# TASK:
All of the data should be restated exactly as it stands.

[Data records]
--- START ---

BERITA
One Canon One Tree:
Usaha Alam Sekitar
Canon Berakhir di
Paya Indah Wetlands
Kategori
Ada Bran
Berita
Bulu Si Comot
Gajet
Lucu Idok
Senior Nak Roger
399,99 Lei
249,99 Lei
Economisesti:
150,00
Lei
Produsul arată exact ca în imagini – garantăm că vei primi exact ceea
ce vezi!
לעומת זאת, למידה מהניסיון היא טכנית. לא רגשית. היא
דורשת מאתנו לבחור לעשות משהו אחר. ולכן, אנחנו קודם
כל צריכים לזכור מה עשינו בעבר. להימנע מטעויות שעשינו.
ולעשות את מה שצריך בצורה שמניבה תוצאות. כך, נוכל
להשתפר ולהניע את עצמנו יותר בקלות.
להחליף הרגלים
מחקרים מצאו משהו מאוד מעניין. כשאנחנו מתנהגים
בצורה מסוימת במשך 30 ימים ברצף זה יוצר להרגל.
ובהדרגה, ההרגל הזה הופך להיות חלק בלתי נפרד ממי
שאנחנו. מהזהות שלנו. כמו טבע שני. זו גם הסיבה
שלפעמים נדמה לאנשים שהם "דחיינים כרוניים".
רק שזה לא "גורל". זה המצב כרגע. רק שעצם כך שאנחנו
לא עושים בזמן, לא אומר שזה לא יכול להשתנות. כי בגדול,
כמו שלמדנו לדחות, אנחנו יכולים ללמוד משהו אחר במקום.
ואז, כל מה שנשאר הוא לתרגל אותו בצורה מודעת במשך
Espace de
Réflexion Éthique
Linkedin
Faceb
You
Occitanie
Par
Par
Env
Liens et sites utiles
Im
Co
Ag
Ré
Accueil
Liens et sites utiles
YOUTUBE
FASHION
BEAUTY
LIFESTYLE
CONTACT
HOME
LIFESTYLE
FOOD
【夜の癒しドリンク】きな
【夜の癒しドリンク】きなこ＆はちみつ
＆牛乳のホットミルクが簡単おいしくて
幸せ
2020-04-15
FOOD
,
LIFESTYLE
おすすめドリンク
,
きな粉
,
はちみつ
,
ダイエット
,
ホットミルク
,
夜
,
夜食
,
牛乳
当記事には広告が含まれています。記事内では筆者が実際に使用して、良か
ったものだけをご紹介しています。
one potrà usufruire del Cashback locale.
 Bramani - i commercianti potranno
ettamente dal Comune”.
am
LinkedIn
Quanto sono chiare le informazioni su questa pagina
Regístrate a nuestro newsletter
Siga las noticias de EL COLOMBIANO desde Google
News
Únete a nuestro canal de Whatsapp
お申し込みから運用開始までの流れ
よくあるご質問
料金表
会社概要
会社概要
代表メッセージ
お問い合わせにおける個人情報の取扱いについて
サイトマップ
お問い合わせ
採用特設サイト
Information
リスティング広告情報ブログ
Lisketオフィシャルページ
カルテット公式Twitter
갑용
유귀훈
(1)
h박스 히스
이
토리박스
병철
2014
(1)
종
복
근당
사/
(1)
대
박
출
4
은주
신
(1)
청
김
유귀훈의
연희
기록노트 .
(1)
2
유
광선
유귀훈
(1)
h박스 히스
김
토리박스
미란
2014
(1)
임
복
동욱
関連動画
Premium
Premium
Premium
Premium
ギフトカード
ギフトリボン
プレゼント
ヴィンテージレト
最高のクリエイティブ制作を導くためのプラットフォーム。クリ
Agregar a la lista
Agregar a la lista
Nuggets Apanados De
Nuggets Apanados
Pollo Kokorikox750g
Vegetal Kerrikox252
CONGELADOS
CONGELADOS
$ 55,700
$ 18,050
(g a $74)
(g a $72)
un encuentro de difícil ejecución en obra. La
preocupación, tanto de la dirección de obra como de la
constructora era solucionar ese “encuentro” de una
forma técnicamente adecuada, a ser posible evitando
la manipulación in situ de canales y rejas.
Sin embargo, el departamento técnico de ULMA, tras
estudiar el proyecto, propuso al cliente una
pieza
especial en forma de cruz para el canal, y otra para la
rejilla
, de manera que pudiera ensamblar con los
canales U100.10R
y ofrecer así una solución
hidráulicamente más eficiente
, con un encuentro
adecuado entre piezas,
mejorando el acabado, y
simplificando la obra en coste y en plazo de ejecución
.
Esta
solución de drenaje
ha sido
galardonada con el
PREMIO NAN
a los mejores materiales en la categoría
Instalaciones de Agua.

--- END ---

# OUTPUT OF THE TASK:
BERITA
One Canon One Tree:
Usaha Alam Sekitar
Canon Berakhir di
Paya Indah Wetlands
Kategori
Ada Bran
Berita
Bulu Si Comot
Gajet
Lucu Idok
Senior Nak Roger
399,99 Lei
249,99 Lei
Economisesti:
150,00
Lei
Produsul arată exact ca în imagini – garantăm că vei primi exact ceea
ce vezi!
לעומת זאת, למידה מהניסיון היא טכנית. לא רגשית. היא
דורשת מאתנו לבחור לעשות משהו אחר. ולכן, אנחנו קודם
כל צריכים לזכור מה עשינו בעבר. להימנע מטעויות שעשינו.
ולעשות את מה שצריך בצורה שמניבה תוצאות. כך, נוכל
להשתפר ולהניע את עצמנו יותר בקלות.
להחליף הרגלים
מחקרים מצאו משהו מאוד מעניין. כשאנחנו מתנהגים
בצורה מסוימת במשך 30 ימים ברצף זה יוצר להרגל.
ובהדרגה, ההרגל הזה הופך להיות חלק בלתי נפרד ממי
שאנחנו. מהזהות שלנו. כמו טבע שני. זו גם הסיבה
שלפעמים נדמה לאנשים שהם "דחיינים כרוניים".
רק שזה לא "גורל". זה המצב כרגע. רק שעצם כך שאנחנו
לא עושים בזמן, לא אומר שזה לא יכול להשתנות. כי בגדול,
כמו שלמדנו לדחות, אנחנו יכולים ללמוד משהו אחר במקום.
ואז, כל מה שנשאר הוא לתרגל אותו בצורה מודעת במשך
Espace de
Réflexion Éthique
Linkedin
Faceb
You
Occitanie
Par
Par
Env
Liens et sites utiles
Im
Co
Ag
Ré
Accueil
Liens et sites utiles
YOUTUBE
FASHION
BEAUTY
LIFESTYLE
CONTACT
HOME
LIFESTYLE
FOOD
【夜の癒しドリンク】きな
【夜の癒しドリンク】きなこ＆はちみつ
＆牛乳のホットミルクが簡単おいしくて
幸せ
2020-04-15
FOOD
,
LIFESTYLE
おすすめドリンク
,
きな粉
,
はちみつ
,
ダイエット
,
ホットミルク
,
夜
,
夜食
,
牛乳
当記事には広告が含まれています。記事内では筆者が実際に使用して、良か
ったものだけをご紹介しています。
one potrà usufruire del Cashback locale.
 Bramani - i commercianti potranno
ettamente dal Comune”.
am
LinkedIn
Quanto sono chiare le informazioni su questa pagina
Regístrate a nuestro newsletter
Siga las noticias de EL COLOMBIANO desde Google
News
Únete a nuestro canal de Whatsapp
お申し込みから運用開始までの流れ
よくあるご質問
料金表
会社概要
会社概要
代表メッセージ
お問い合わせにおける個人情報の取扱いについて
サイトマップ
お問い合わせ
採用特設サイト
Information
リスティング広告情報ブログ
Lisketオフィシャルページ
カルテット公式Twitter
갑용
유귀훈
(1)
h박스 히스
이
토리박스
병철
2014
(1)
종
복
근당
사/
(1)
대
박
출
4
은주
신
(1)
청
김
유귀훈의
연희
기록노트 .
(1)
2
유
광선
유귀훈
(1)
h박스 히스
김
토리박스
미란
2014
(1)
임
복
동욱
関連動画
Premium
Premium
Premium
Premium
ギフトカード
ギフトリボン
プレゼント
ヴィンテージレト
最高のクリエイティブ制作を導くためのプラットフォーム。クリ
Agregar a la lista
Agregar a la lista
Nuggets Apanados De
Nuggets Apanados
Pollo Kokorikox750g
Vegetal Kerrikox252
CONGELADOS
CONGELADOS
$ 55,700
$ 18,050
(g a $74)
(g a $72)
un encuentro de difícil ejecución en obra. La
preocupación, tanto de la dirección de obra como de la
constructora era solucionar ese “encuentro” de una
forma técnicamente adecuada, a ser posible evitando
la manipulación in situ de canales y rejas.
Sin embargo, el departamento técnico de ULMA, tras
estudiar el proyecto, propuso al cliente una
pieza
especial en forma de cruz para el canal, y otra para la
rejilla
, de manera que pudiera ensamblar con los
canales U100.10R
y ofrecer así una solución
hidráulicamente más eficiente
, con un encuentro
adecuado entre piezas,
mejorando el acabado, y
simplificando la obra en coste y en plazo de ejecución
.
Esta
solución de drenaje
ha sido
galardonada con el
PREMIO NAN
a los mejores materiales en la categoría
Instalaciones de Agua.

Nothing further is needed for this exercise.